__Exercise instructions__: Check each line of the data, and copy those where "convient" appears.

[Stored items]
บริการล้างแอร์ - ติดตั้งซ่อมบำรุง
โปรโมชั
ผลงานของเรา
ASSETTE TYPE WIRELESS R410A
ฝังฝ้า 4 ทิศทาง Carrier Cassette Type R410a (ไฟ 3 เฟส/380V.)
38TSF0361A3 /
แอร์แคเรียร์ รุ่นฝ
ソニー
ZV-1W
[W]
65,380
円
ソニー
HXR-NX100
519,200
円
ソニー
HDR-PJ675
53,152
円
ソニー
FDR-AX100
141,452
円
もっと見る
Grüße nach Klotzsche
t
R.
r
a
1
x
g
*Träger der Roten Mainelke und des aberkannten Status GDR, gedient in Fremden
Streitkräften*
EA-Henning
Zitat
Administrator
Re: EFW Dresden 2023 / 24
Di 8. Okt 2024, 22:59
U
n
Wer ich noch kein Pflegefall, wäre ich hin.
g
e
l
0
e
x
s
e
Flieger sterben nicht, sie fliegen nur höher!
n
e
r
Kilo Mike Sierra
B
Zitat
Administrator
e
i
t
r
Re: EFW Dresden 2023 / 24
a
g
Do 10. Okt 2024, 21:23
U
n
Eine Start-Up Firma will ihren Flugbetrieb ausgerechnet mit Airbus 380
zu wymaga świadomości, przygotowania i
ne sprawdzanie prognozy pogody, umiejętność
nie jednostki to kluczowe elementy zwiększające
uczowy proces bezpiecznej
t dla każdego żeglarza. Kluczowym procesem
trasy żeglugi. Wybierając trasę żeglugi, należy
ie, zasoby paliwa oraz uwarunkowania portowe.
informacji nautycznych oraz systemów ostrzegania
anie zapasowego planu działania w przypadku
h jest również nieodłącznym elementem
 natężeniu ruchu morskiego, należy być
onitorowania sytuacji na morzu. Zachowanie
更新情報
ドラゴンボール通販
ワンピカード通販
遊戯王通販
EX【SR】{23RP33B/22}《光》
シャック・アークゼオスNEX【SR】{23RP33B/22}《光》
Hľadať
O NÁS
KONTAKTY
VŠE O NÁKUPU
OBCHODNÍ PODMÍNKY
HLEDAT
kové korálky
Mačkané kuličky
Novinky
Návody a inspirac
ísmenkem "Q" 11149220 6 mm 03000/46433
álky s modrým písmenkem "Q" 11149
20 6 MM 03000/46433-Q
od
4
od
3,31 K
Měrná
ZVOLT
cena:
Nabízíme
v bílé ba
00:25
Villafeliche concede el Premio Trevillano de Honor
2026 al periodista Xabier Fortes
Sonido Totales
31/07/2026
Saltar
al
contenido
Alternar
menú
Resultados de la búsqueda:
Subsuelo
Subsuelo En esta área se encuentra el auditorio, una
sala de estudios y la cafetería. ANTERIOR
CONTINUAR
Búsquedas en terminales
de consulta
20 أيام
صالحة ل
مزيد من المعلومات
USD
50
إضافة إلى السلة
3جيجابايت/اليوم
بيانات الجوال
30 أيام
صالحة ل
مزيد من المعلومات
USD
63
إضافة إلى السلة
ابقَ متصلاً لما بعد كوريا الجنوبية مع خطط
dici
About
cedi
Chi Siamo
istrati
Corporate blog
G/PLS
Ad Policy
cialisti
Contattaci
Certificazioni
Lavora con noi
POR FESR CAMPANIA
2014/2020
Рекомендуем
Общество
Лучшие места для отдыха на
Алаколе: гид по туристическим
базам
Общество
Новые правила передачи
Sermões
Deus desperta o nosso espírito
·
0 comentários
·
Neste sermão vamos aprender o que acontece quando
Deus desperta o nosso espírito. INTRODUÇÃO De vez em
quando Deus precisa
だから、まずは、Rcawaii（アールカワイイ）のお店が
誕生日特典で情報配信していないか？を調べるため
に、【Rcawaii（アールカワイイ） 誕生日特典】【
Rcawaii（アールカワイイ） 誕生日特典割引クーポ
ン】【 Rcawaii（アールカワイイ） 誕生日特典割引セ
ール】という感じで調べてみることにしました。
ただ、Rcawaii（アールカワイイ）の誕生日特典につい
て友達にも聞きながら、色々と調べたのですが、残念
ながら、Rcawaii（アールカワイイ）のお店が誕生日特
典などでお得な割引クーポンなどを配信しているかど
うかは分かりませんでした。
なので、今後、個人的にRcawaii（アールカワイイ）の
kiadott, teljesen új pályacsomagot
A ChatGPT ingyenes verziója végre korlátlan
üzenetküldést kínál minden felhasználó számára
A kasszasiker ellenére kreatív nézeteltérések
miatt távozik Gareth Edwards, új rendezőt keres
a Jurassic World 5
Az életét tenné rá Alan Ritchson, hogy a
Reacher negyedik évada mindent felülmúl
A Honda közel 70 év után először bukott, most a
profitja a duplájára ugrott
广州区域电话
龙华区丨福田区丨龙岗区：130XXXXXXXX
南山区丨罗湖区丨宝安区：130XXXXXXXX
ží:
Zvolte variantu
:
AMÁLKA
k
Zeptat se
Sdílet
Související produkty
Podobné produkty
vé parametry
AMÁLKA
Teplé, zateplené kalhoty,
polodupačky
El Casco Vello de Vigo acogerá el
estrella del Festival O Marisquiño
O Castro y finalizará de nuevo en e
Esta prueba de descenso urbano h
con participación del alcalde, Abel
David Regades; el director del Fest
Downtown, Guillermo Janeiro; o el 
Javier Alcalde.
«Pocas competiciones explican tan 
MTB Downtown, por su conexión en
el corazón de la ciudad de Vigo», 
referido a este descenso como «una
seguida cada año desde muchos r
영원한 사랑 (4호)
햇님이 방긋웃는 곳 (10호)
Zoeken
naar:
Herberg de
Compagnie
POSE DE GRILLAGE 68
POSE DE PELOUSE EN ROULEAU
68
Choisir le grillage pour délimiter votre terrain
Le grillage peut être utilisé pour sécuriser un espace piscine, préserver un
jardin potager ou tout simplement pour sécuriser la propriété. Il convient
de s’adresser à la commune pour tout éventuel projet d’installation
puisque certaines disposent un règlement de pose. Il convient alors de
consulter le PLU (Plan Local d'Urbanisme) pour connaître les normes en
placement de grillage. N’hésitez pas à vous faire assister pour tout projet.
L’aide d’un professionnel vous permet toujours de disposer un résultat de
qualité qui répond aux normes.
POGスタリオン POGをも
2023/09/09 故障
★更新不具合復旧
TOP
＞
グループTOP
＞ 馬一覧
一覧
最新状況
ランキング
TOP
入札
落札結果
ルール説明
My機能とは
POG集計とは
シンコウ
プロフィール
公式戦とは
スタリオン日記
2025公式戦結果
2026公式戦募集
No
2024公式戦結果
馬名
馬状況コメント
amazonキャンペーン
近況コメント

__Answer to this problem__:
jardin potager ou tout simplement pour sécuriser la propriété. Il convient
puisque certaines disposent un règlement de pose. Il convient alors de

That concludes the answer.